The salvage team on the Transocean Winner is playing a waiting game to find out whether the stricken rig can be safely towed.
The official in charge of the recovery operation on the Isle of Lewis said yesterday that work had continued at pace since salvors boarded on Sunday.
Compressors were being transferred onto the rig yesterday, while a number of towlines have been attached, Hugh Shaw said.
Rig-owner Transocean is also transferring diesel fuel to tanks above the waterline, the Maritime and Coastguard Agency said yesterday, adding recent checks had not revealed any pollution in the area.
But while progress has been made, salvors are still unsure when the rig will be ready for towing, nearly two weeks after it washed up at Dalmore beach on the western side of the island.
Mr Shaw, the Secretary of State’s representative for maritime salvage and intervention, warned of the danger of losing the rig again if towing begins without a clearer picture of the damage suffered to its buoyancy tanks.
Remotely-operated vehicles have been assessing the structure underwater, but it is only once compressors have been hooked up that salvors will know whether the rig can be made buoyant, Mr Shaw said.
If the rig cannot be safely refloated and towed, Mr Shaw said the team would have to “sit down, take stock and see what the other options are”.
“We don’t want to tow the vessel, have insufficient buoyancy and lose the rig,” he said. “If the salvage teams do not think they can do it, they’ll come back to me.”
He also vowed to keep the local residents informed about the operation’s progress.
On Thursday night, he attended a public meeting in nearby Carloway along with officials from Transocean.

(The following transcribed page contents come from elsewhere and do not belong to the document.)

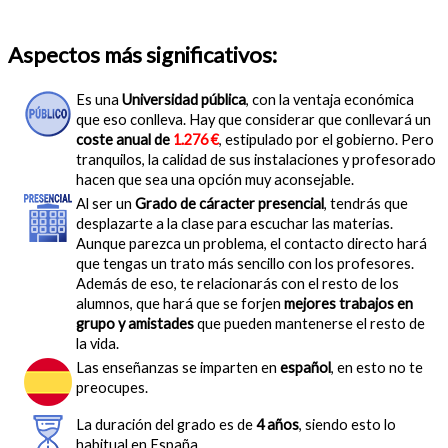
Aspectos más significativos:
Es una
Universidad pública
, con la ventaja económica
que eso conlleva. Hay que considerar que conllevará un
coste anual de
1.276 €
, estipulado por el gobierno. Pero
tranquilos, la calidad de sus instalaciones y profesorado
hacen que sea una opción muy aconsejable.
Al ser un
Grado de cáracter presencial
, tendrás que
desplazarte a la clase para escuchar las materias.
Aunque parezca un problema, el contacto directo hará
que tengas un trato más sencillo con los profesores.
Además de eso, te relacionarás con el resto de los
alumnos, que hará que se forjen
mejores trabajos en
grupo y amistades
que pueden mantenerse el resto de
la vida.
Las enseñanzas se imparten en
español
, en esto no te
preocupes.
La duración del grado es de
4 años
, siendo esto lo
habitual en España.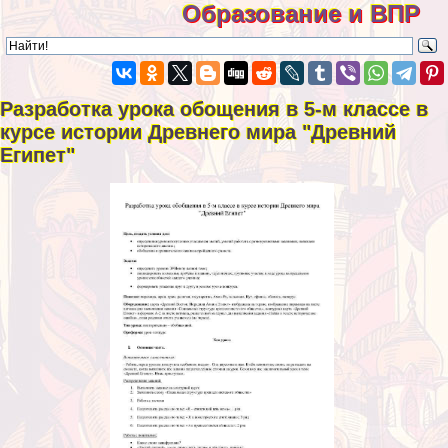
Образование и ВПР
Разработка урока обощения в 5-м классе в
курсе истории Древнего мира "Древний
Египет"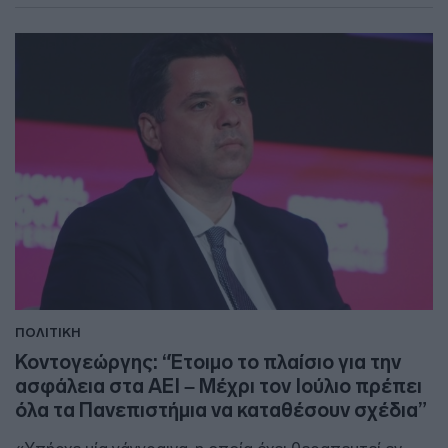
ΠΟΛΙΤΙΚΗ
Κοντογεώργης: “Έτοιμο το πλαίσιο για την
ασφάλεια στα ΑΕΙ – Μέχρι τον Ιούλιο πρέπει
όλα τα Πανεπιστήμια να καταθέσουν σχέδια”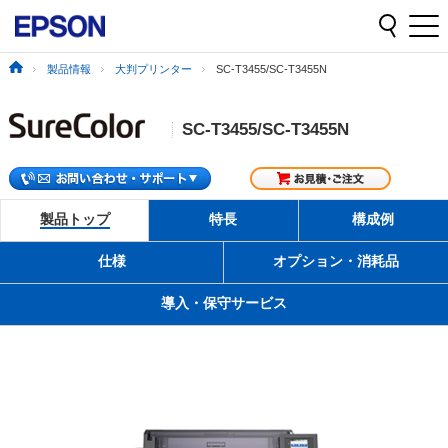
製品情報
大判プリンター
SC-T3455/SC-T3455N
SC-T3455/SC-T3455N
製品トップ
特長
構成例
仕様
オプション・消耗品
導入・保守サービス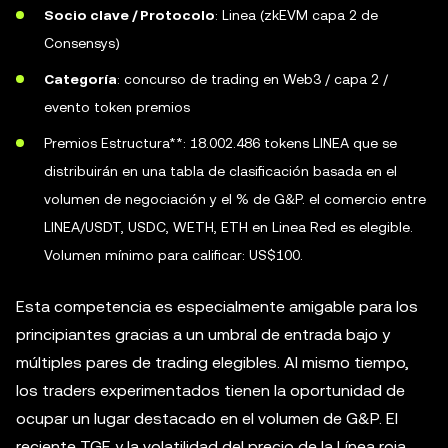
Socio clave / Protocolo
: Linea (zkEVM capa 2 de
Consensys)
Categoría
: concurso de trading en Web3 / capa 2 /
evento token premios
Premios Estructura**: 18.002.486 tokens LINEA que se
distribuirán en una tabla de clasificación basada en el
volumen de negociación y el % de G&P. el comercio entre
LINEA/USDT, USDC, WETH, ETH en Linea Red es elegible.
Volumen mínimo para calificar: US$100.
Esta competencia es especialmente amigable para los
principiantes gracias a un umbral de entrada bajo y
múltiples pares de trading elegibles. Al mismo tiempo,
los traders experimentados tienen la oportunidad de
ocupar un lugar destacado en el volumen de G&P. El
reciente TGE y la volatilidad del precio de la Línea roja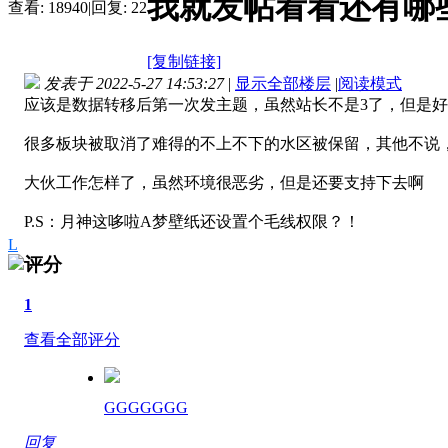
我就发帖看看还有哪
查看:
18940
|
回复:
22
[复制链接]
发表于 2022-5-27 14:53:27
|
显示全部楼层
|
阅读模式
应该是数据转移后第一次发主题，虽然站长不是3了，但是
很多板块被取消了难得的不上不下的水区被保留，其他不说
大伙工作怎样了，虽然环境很恶劣，但是还要支持下去啊
P.S：月神这哆啦A梦壁纸还设置个毛线权限？！
L
评分
1
查看全部评分
GGGGGGG
回复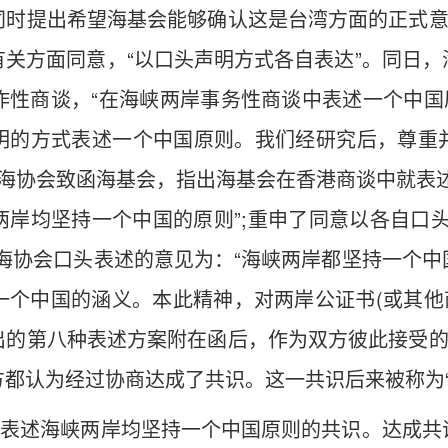
时提出希望海基会能够确认这是台湾方面的正式意
关方面同意，“以口头声明方式各自表达”。同日
性商谈，“在海峡两岸事务性商谈中表述一个中国
明的方式表述一个中国原则。我们经研究后，尊重
日，海协会致函海基会，指出海基会在香港商谈中就表
岸均坚持一个中国的原则”;重申了同意以各自口
海协会口头表述的意见为：“海峡两岸都坚持一个
个中国的涵义。本此精神，对两岸公证书(或其他
的第八种表述方案附在函后，作为双方彼此接受的
都认为经过协商达成了共识。这一共识后来被称为“
式表述海峡两岸均坚持一个中国原则的共识。达成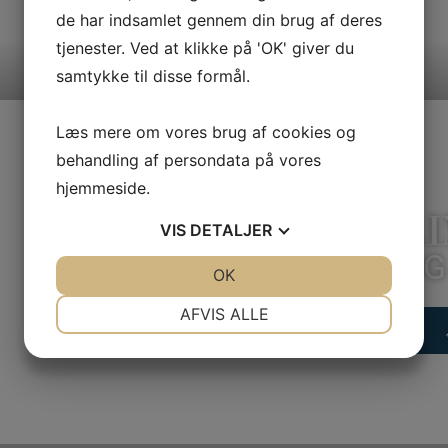
de har indsamlet gennem din brug af deres
tjenester. Ved at klikke på 'OK' giver du
samtykke til disse formål.
Læs mere om vores brug af cookies og
behandling af persondata på vores
hjemmeside.
RI
VIS
DETALJER
OG
JA
NEJ
OK
JA
NEJ
NØDVENDIGE
PRÆFERENCER
AFVIS ALLE
JA
NEJ
JA
NEJ
MARKETING
STATISTIK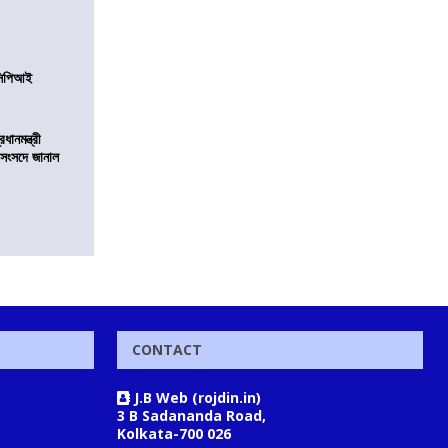
নসিপিআই
ানমন্ত্রী
 সংসদে জানাল
CONTACT
J.B Web (rojdin.in)
3 B Sadananda Road,
Kolkata-700 026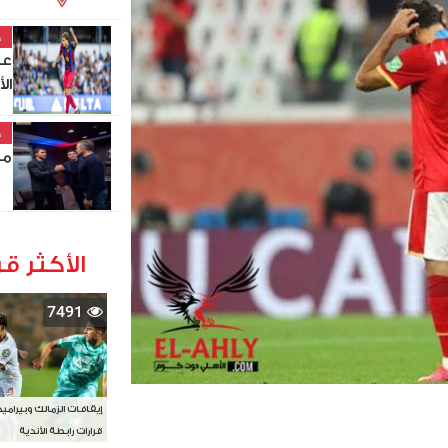
خ
عب
ال
خ
مد
الأكثر قر
7491
إيقافات الزمالك وبيرامي
قرارات رابطة الأندية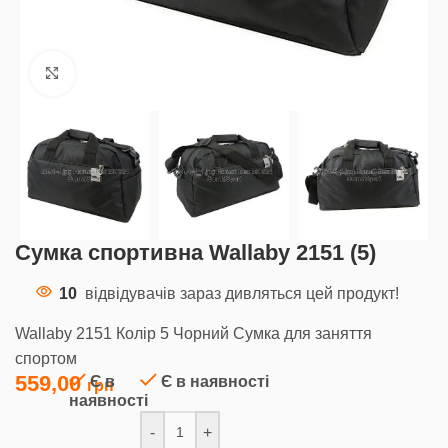
Клацніть, щоб збільшити
Сумка спортивна Wallaby 2151 (5)
10
відвідувачів зараз дивляться цей продукт!
Wallaby 2151 Колір 5 Чорний Сумка для заняття
спортом
559,00
Є в
Є в наявності
наявності
-
+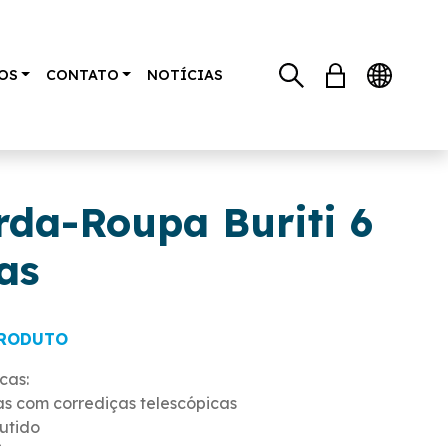
OS
CONTATO
NOTÍCIAS
da-Roupa Buriti 6
as
PRODUTO
cas:
s com corrediças telescópicas
utido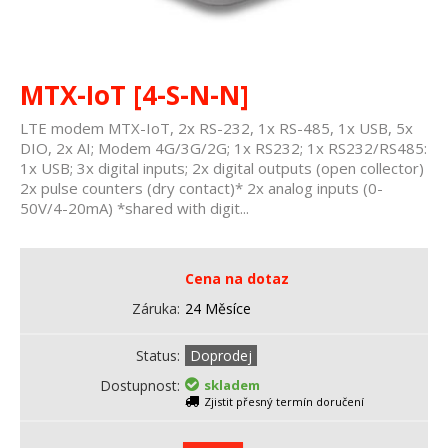
MTX-IoT [4-S-N-N]
LTE modem MTX-IoT, 2x RS-232, 1x RS-485, 1x USB, 5x
DIO, 2x AI; Modem 4G/3G/2G; 1x RS232; 1x RS232/RS485:
1x USB; 3x digital inputs; 2x digital outputs (open collector)
2x pulse counters (dry contact)* 2x analog inputs (0-
50V/4-20mA) *shared with digit...
Cena na dotaz
Záruka
24 Měsíce
Status
Doprodej
Dostupnost
skladem
Zjistit přesný termín doručení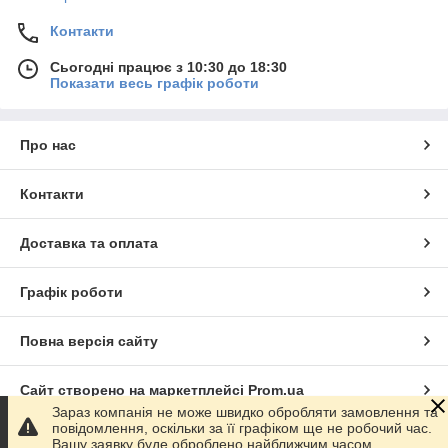
Контакти
Сьогодні працює з 10:30 до 18:30
Показати весь графік роботи
Про нас
Контакти
Доставка та оплата
Графік роботи
Повна версія сайту
Сайт створено на маркетплейсі
Prom.ua
Зараз компанія не може швидко обробляти замовлення та
повідомлення, оскільки за її графіком ще не робочий час.
Політика конфіденційності
Вашу заявку буде оброблено найближчим часом.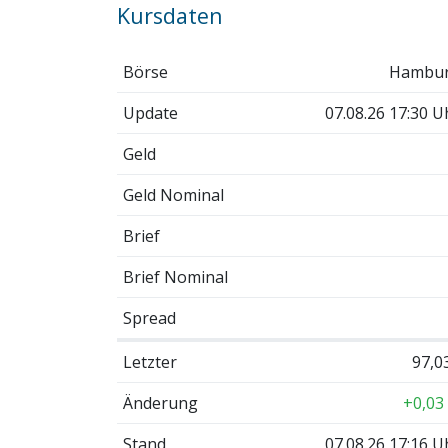
Kursdaten
Börse
Hambu
Update
07.08.26 17:30 U
Geld
Geld Nominal
Brief
Brief Nominal
Spread
Letzter
97,0
Änderung
+0,03
Stand
07.08.26 17:16 U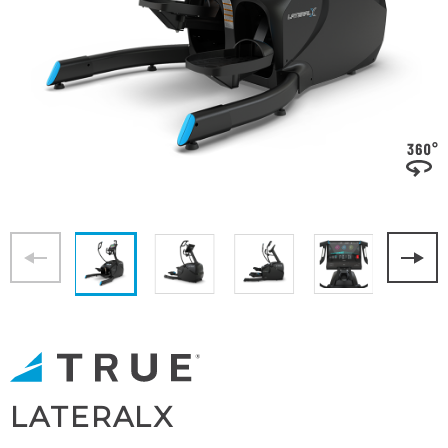
LATERALX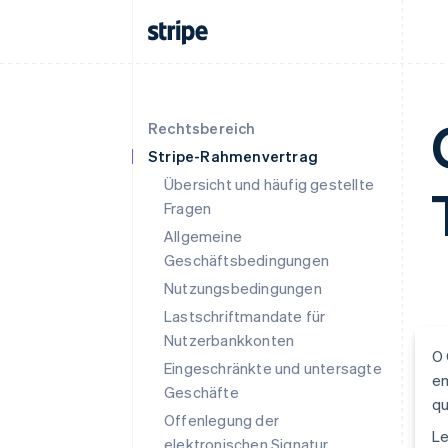
Rechtsbereich
Stripe-Rahmenvertrag
Übersicht und häufig gestellte
Fragen
Allgemeine
Geschäftsbedingungen
Nutzungsbedingungen
Lastschriftmandate für
Nutzerbankkonten
O 
Eingeschränkte und untersagte
em
Geschäfte
qu
Offenlegung der
Le
elektronischen Signatur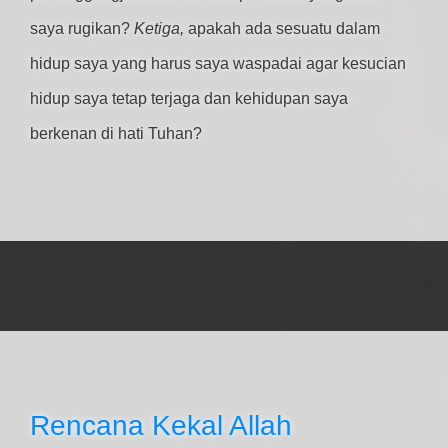
saya rugikan?
Ketiga,
apakah ada sesuatu dalam
hidup saya yang harus saya waspadai agar kesucian
hidup saya tetap terjaga dan kehidupan saya
berkenan di hati Tuhan?
Rencana Kekal Allah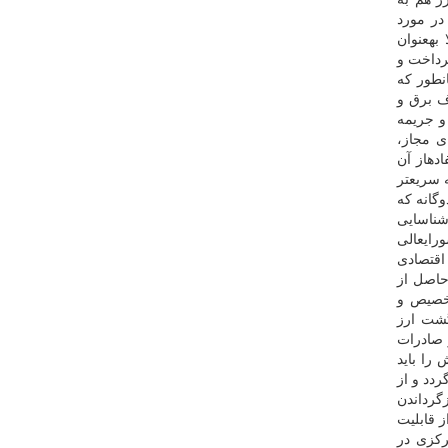
در مورد
 بهعنوان
رداخت و
نطور كه
ف برق و
امانه خوداظهاری و جریمه
به سه دسته كالاهای مجاز،
دهاز آن
 سریعتر
گانه كه
 شناسایی
» مصوبه شماره ۹۷۴۰۵ مورخ ۱۳۹۷/۷/۲۳ شورایعالی
رخه اقتصادی
اصل از
تخصیص و
گشت ارز
اقل ۵۰ درصد از ارز حاصل از صادرات
ویش را باید
ردد و از
گرداندن
ز قابلیت
ركزی در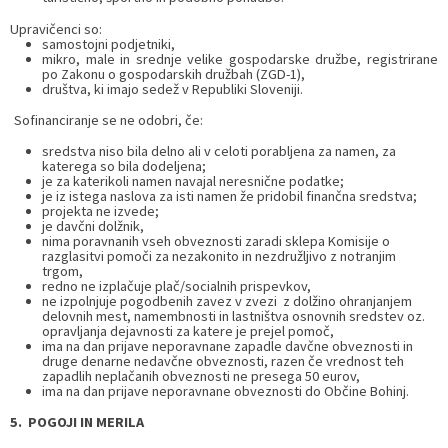
Upravičenci so:
samostojni podjetniki,
mikro, male in srednje velike gospodarske družbe, registrirane
po Zakonu o gospodarskih družbah (ZGD-1),
društva, ki imajo sedež v Republiki Sloveniji.
Sofinanciranje se ne odobri, če:
sredstva niso bila delno ali v celoti porabljena za namen, za
katerega so bila dodeljena;
je za katerikoli namen navajal neresnične podatke;
je iz istega naslova za isti namen že pridobil finančna sredstva;
projekta ne izvede;
je davčni dolžnik,
nima poravnanih vseh obveznosti zaradi sklepa Komisije o
razglasitvi pomoči za nezakonito in nezdružljivo z notranjim
trgom,
redno ne izplačuje plač/socialnih prispevkov,
ne izpolnjuje pogodbenih zavez v zvezi z dolžino ohranjanjem
delovnih mest, namembnosti in lastništva osnovnih sredstev oz.
opravljanja dejavnosti za katere je prejel pomoč,
ima na dan prijave neporavnane zapadle davčne obveznosti in
druge denarne nedavčne obveznosti, razen če vrednost teh
zapadlih neplačanih obveznosti ne presega 50 eurov,
ima na dan prijave neporavnane obveznosti do Občine Bohinj.
5.
POGOJI IN MERILA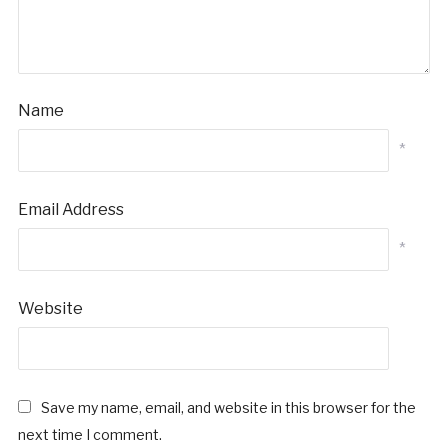
Name
*
Email Address
*
Website
Save my name, email, and website in this browser for the
next time I comment.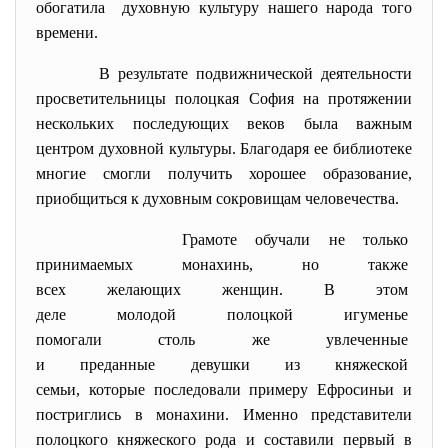
обогатила духовную культуру нашего народа того
времени.
В результате подвижнической деятельности
просветительницы полоцкая София на протяжении
нескольких последующих веков была важным
центром духовной культуры. Благодаря ее библиотеке
многие смогли получить хорошее образование,
приобщиться к духовным сокровищам человечества.
Грамоте обучали не только
принимаемых монахинь, но также
всех желающих женщин. В этом
деле молодой полоцкой
игуменье
помогали столь же увлеченные
и преданные девушки из
княжеской
семьи, которые последовали примеру Ефросиньи и
постриглись в монахини. Именно представители
полоцкого княжеского рода и составили первый в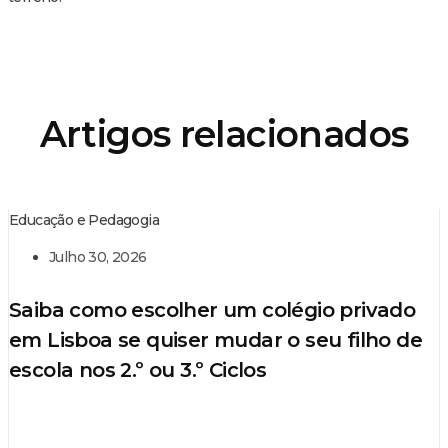
Artigos relacionados
Educação e Pedagogia
Julho 30, 2026
Saiba como escolher um colégio privado
em Lisboa se quiser mudar o seu filho de
escola nos 2.º ou 3.º Ciclos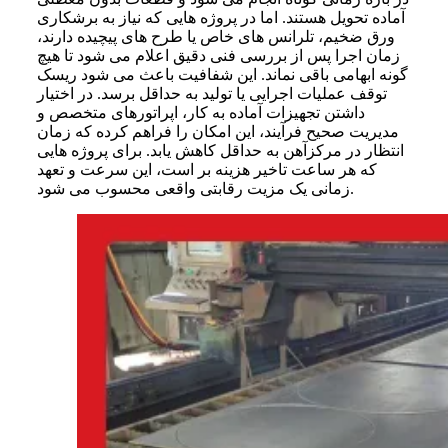
آماده تحویل هستند. اما در پروژه‌ هایی که نیاز به برشکاری
ورق ضخیم، تلرانس‌ های خاص یا طرح‌ های پیچیده دارند،
زمان اجرا پس از بررسی فنی دقیق اعلام می‌ شود تا هیچ‌
گونه ابهامی باقی نماند. این شفافیت باعث می‌ شود ریسک
توقف عملیات اجرایی یا تولید به حداقل برسد. در اختیار
داشتن تجهیزات آماده‌ به‌ کار، اپراتورهای متخصص و
مدیریت صحیح فرآیند، این امکان را فراهم کرده که زمان
انتظار در مرکزآهن به حداقل کاهش یابد. برای پروژه‌ هایی
که هر ساعت تاخیر هزینه‌ بر است، این سرعت و تعهد
زمانی یک مزیت رقابتی واقعی محسوب می‌ شود.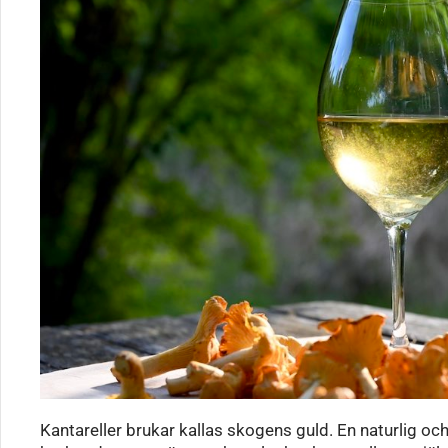
Kantareller brukar kallas skogens guld. En naturlig och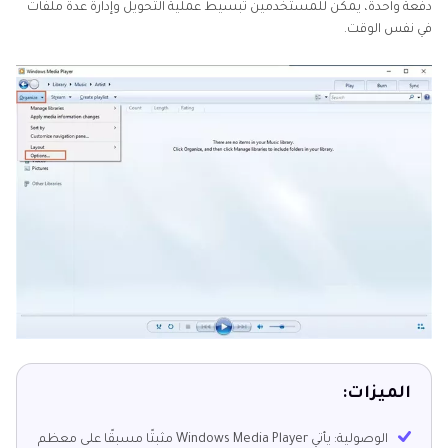
دفعة واحدة، يمكن للمستخدمين تبسيط عملية التحويل وإدارة عدة ملفات
في نفس الوقت.
الميزات:
الوصولية: يأتي Windows Media Player مثبتًا مسبقًا على معظم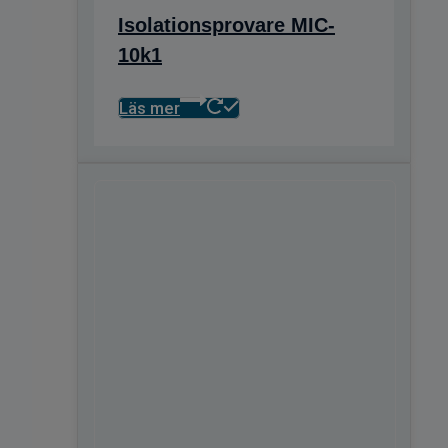
Isolationsprovare MIC-
10k1
Läs mer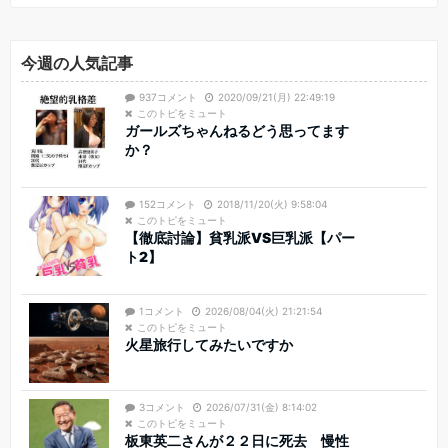
今週の人気記事
937コメント
2020/09/21(月) 22:49:19
このトピをミュート
ガールズちゃんねるどう思ってます
か？
152コメント
2018/11/20(火) 9:58:04
このトピをミュート
【徹底討論】貧乳派VS巨乳派【パー
ト2】
1コメント
2026/08/04(火) 21:21:54
このトピをミュート
火星旅行してみたいですか
3コメント
2026/07/31(金) 8:14:02
このトピをミュート
板東英二さんが２２日に死去 慢性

Don Mackay, chairman of Carloway Community Association, said people felt they had been “ignored” in the wake of the rig’s grounding.
Mr Shaw said: “As soon as I am in a position to share when (towing) is going to happen, I’ll do so.
“The community has been supportive of us in our work and we, in return, have done our utmost to make sure they know what we’re doing and how and when.”
Transocean representatives apologised to residents for any disruption caused by the rig’s grounding and pledged to remove it without leaving a trace.